## Data to use
★ ★ ★ ★ ★
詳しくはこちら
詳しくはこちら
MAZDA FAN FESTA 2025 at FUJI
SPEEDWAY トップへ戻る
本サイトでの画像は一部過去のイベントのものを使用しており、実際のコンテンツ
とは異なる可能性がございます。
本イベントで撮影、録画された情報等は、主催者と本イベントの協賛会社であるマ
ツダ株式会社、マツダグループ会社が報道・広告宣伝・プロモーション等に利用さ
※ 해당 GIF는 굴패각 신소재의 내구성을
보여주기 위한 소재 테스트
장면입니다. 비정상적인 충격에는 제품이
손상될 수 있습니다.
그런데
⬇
★ ★ ★ ★ ★
## Your objective
Copy out the entries in full, exactly as they appear.

## Worked solution
詳しくはこちら
詳しくはこちら
MAZDA FAN FESTA 2025 at FUJI
SPEEDWAY トップへ戻る
本サイトでの画像は一部過去のイベントのものを使用しており、実際のコンテンツ
とは異なる可能性がございます。
本イベントで撮影、録画された情報等は、主催者と本イベントの協賛会社であるマ
ツダ株式会社、マツダグループ会社が報道・広告宣伝・プロモーション等に利用さ
※ 해당 GIF는 굴패각 신소재의 내구성을
보여주기 위한 소재 테스트
장면입니다. 비정상적인 충격에는 제품이
손상될 수 있습니다.
그런데
⬇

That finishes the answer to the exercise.